Orr speaking

We’ve been hearing quite a bit from the Reserve Bank recently (in addition to the OIA disclosures of the Governor’s antics last year), just not much about monetary policy, short-medium term economic developments, or financial stability and regulation.  In a few weeks the Governor will have been in office for two years, and in that time we’ve not had a single serious and thoughtful speech from him on either financial stability/regulatory issues or on monetary policy and cyclical economic issues.   It is extraordinary, and not the sort of thing we’ve seen here in the past or in other advanced countries today.  As it happens, the new MPC members have now been in office for 11 months, and we’ve not seen or heard a word from any of the external members at all.

But what of Bank management?    If they haven’t been talking about core business (that small matter of the statutory responsibilities they are funded for), they’ve been out championing other causes, including themselves.

Last Wednesday the Governor (and accompanying senior managers) turned up at Parliament for the annual Finance and Expenditure Committee financial review hearing.  The Governor’s opening statement is here.    The only bit that immediately caught my eye was this

Amendments to the Reserve Bank of New Zealand Act, which came into effect on 1 April, gave responsibility for monetary policy decisions to the newly-established Monetary Policy Committee.

This framework has now been implemented and is working well, with six Official Cash Rate decisions by our new Monetary Policy Committee. The Summary Record of Meeting provides insights into how decisions are reached, and improves our stakeholders’ understanding of each Committee member’s contribution.
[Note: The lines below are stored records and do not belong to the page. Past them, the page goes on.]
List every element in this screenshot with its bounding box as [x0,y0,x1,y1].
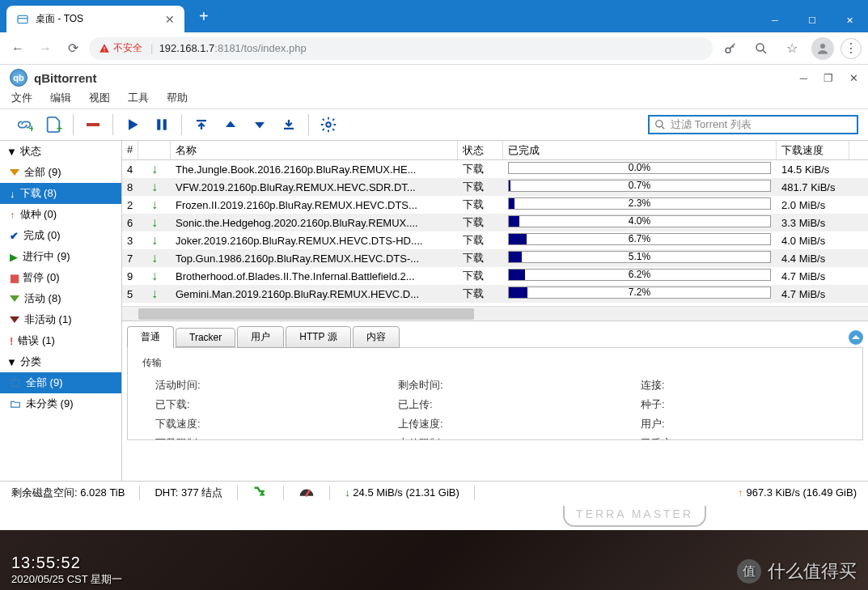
col-status[interactable]: 状态 [458,141,503,159]
torrent-row[interactable]: 7 ↓ Top.Gun.1986.2160p.BluRay.REMUX.HEVC… [122,249,868,267]
torrent-name: Sonic.the.Hedgehog.2020.2160p.BluRay.REM… [171,217,458,229]
menu-view[interactable]: 视图 [89,91,110,108]
settings-button[interactable] [314,112,343,137]
resume-button[interactable] [118,112,147,137]
col-speed[interactable]: 下载速度 [777,141,849,159]
torrent-row[interactable]: 8 ↓ VFW.2019.2160p.BluRay.REMUX.HEVC.SDR… [122,178,868,196]
svg-point-14 [326,122,331,127]
tab-content[interactable]: 内容 [353,326,400,348]
window-minimize-button[interactable]: ─ [756,8,794,32]
torrent-row[interactable]: 6 ↓ Sonic.the.Hedgehog.2020.2160p.BluRay… [122,214,868,231]
upload-rate: ↑ 967.3 KiB/s (16.49 GiB) [738,486,857,499]
speed-limit-icon[interactable] [299,485,315,500]
tab-general[interactable]: 普通 [127,326,174,348]
download-icon: ↓ [138,215,171,230]
add-torrent-button[interactable]: + [39,112,68,137]
tab-close-icon[interactable]: ✕ [165,13,175,26]
torrent-row[interactable]: 5 ↓ Gemini.Man.2019.2160p.BluRay.REMUX.H… [122,285,868,303]
svg-rect-11 [163,119,167,129]
tab-http-sources[interactable]: HTTP 源 [286,326,350,348]
torrent-name: Gemini.Man.2019.2160p.BluRay.REMUX.HEVC.… [171,288,458,300]
clock: 13:55:52 2020/05/25 CST 星期一 [0,549,133,590]
torrent-row[interactable]: 3 ↓ Joker.2019.2160p.BluRay.REMUX.HEVC.D… [122,231,868,249]
svg-point-16 [306,494,308,496]
torrent-name: Brotherhood.of.Blades.II.The.Infernal.Ba… [171,270,458,282]
table-header: # 名称 状态 已完成 下载速度 [122,141,868,160]
sidebar-status-item[interactable]: ↓下载 (8) [0,183,121,204]
svg-rect-13 [284,128,294,129]
detail-panel: 普通 Tracker 用户 HTTP 源 内容 传输 活动时间: 剩余时间: 连… [122,320,868,445]
menu-edit[interactable]: 编辑 [50,91,71,108]
menu-file[interactable]: 文件 [11,91,32,108]
sidebar-status-item[interactable]: !错误 (1) [0,330,121,351]
field-uploaded: 已上传: [382,397,608,412]
tab-title: 桌面 - TOS [36,12,83,26]
sidebar-status-item[interactable]: ↑做种 (0) [0,204,121,225]
torrent-row[interactable]: 2 ↓ Frozen.II.2019.2160p.BluRay.REMUX.HE… [122,196,868,214]
sidebar-category-item[interactable]: 未分类 (9) [0,393,121,414]
nav-back-button[interactable]: ← [6,37,29,60]
col-done[interactable]: 已完成 [503,141,777,159]
insecure-badge: 不安全 [99,41,142,55]
torrent-status: 下载 [458,251,503,265]
svg-rect-10 [157,119,160,129]
transfer-group-label: 传输 [139,357,165,368]
browser-menu-button[interactable]: ⋮ [840,38,862,59]
field-seeds: 种子: [625,397,851,412]
sidebar-status-item[interactable]: ✔完成 (0) [0,225,121,246]
move-up-button[interactable] [216,112,245,137]
torrent-row[interactable]: 9 ↓ Brotherhood.of.Blades.II.The.Inferna… [122,267,868,285]
nav-forward-button[interactable]: → [34,37,57,60]
address-bar[interactable]: 不安全 | 192.168.1.7:8181/tos/index.php [89,37,713,60]
tab-peers[interactable]: 用户 [237,326,284,348]
app-minimize-button[interactable]: ─ [800,72,807,84]
sidebar-status-item[interactable]: 全部 (9) [0,162,121,183]
window-maximize-button[interactable]: ☐ [794,8,831,32]
clock-time: 13:55:52 [11,554,122,572]
horizontal-scrollbar[interactable] [122,306,868,320]
category-header[interactable]: ▼ 分类 [0,351,121,372]
sidebar-status-item[interactable]: ▮▮暂停 (0) [0,267,121,288]
torrent-row[interactable]: 4 ↓ The.Jungle.Book.2016.2160p.BluRay.RE… [122,160,868,178]
torrent-progress: 2.3% [503,197,777,212]
download-icon: ↓ [138,287,171,301]
move-down-button[interactable] [245,112,274,137]
sidebar-status-item[interactable]: 活动 (8) [0,288,121,309]
browser-tab[interactable]: 桌面 - TOS ✕ [6,6,184,32]
new-tab-button[interactable]: + [194,4,214,29]
col-name[interactable]: 名称 [171,141,458,159]
add-link-button[interactable]: + [10,112,39,137]
field-wasted: 已丢弃: [625,436,851,440]
svg-point-6 [820,44,825,49]
star-icon[interactable]: ☆ [779,36,805,62]
desktop-taskbar: TERRA MASTER 13:55:52 2020/05/25 CST 星期一… [0,530,868,590]
sidebar-status-item[interactable]: 非活动 (1) [0,309,121,330]
nav-reload-button[interactable]: ⟳ [61,37,84,60]
svg-rect-3 [104,50,104,51]
pause-button[interactable] [147,112,176,137]
window-close-button[interactable]: ✕ [831,8,868,32]
delete-button[interactable] [78,112,108,137]
download-icon: ↓ [138,233,171,248]
menu-help[interactable]: 帮助 [167,91,188,108]
detail-collapse-button[interactable] [849,330,863,345]
browser-toolbar: ← → ⟳ 不安全 | 192.168.1.7:8181/tos/index.p… [0,32,868,65]
app-maximize-button[interactable]: ❐ [824,72,833,84]
col-num[interactable]: # [122,141,138,159]
qbittorrent-logo: qb [10,69,28,87]
menu-tools[interactable]: 工具 [128,91,149,108]
sidebar-status-item[interactable]: ▶进行中 (9) [0,246,121,267]
app-close-button[interactable]: ✕ [849,72,858,84]
move-bottom-button[interactable] [274,112,303,137]
connection-icon [252,486,269,499]
status-header[interactable]: ▼ 状态 [0,141,121,162]
profile-avatar[interactable] [810,36,836,62]
sidebar-category-item[interactable]: 全部 (9) [0,372,121,393]
zoom-icon[interactable] [748,36,774,62]
filter-input[interactable]: 过滤 Torrent 列表 [648,115,858,134]
key-icon[interactable] [718,36,743,62]
svg-point-5 [756,44,764,51]
move-top-button[interactable] [187,112,216,137]
tab-tracker[interactable]: Tracker [176,328,235,347]
field-connections: 连接: [625,378,851,393]
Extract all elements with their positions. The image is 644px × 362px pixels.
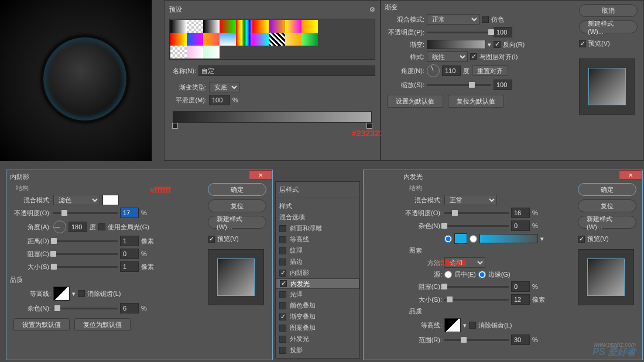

That final sentence, and particularly the second half of it, is at best spin, more accurately just a lie.  The Governor explicitly states that the Summary Record “improves our stakeholders’ understanding of each Committee member’s contribution”, when of course –  go and read them for yourself if you like –  that is simply false.  Not only does the Summary Record give no real sense of “how decisions are reached” but, by explicit choice and design (endorsed by the Minister of Finance), there is no reference at all to the views, arguments, analyses etc of any individual Committee member.  And –  did I mention this?  – none of the externals has been heard from in any other fora.  We have no idea whether they are making any contribution at all.   It is breathtaking that the Governor can so actively and deliberately –  in writing – lie to a parliamentary committee.  In isolation perhaps it is a small point, but if we can’t count on a very and powerful public official in the small and visible points, how do we trust him more generally.

The FEC appearance was also an opportunity for the Governor to bid for more resources –  a lot more resources we are told.  According to the Stuff account,  the Governor is bidding for a “30 per cent perhaps” increase in the Bank’s funding, claiming that (in respect of bank supervision)

The Reserve Bank’s existing resource was at the the low-end, if not “the lowest”, in the OECD

Which might sound more worrying/inappropriate were it not for the fact that New Zealand is among the smaller OECD countries and one of the poorer OECD countries, and also a country with a record of a sound financial system, and one dominated by banks already subject to serious supervision in another country that also has a long record with a sound financial system.

On several occasions over the years I’ve been willing to defend or even champion the case that the Reserve Bank is probably a little underfunded.  But it gets progressively harder to defend that view as the evidence mounts for how undisciplined the Bank is in the use of the resources it already case.  There was the million dollars for the Maori strategy, or the trips to international climate change meetings (and resources devoted domestically to such issues, for which the Bank has no particular responsibility) and there is the sense of a proliferation of staff in the communications/PR areas of the Bank.   I can’t yet formally verify that –  although I have lodged an OIA to get chapter and verse –  but I’m not the only person to note the range of new people/positions (on the bottom of press releases, emails or whatever) and my favourite anecdote was one a friend told a few months ago about being approached by a headhunting firm to consider applying for a job in something like “stakeholder relations” at the Bank,  a job my friend characterised as “having coffee with a lot of people, getting paid $180000 a year”.   I hope The Treasury and Grant Robertson will be having a close look at whether there is any sort of culture of ruthless prioritisation, frugality etc in how the Governor uses what he has, before offering up yet more public money.    There isn’t much sign of it.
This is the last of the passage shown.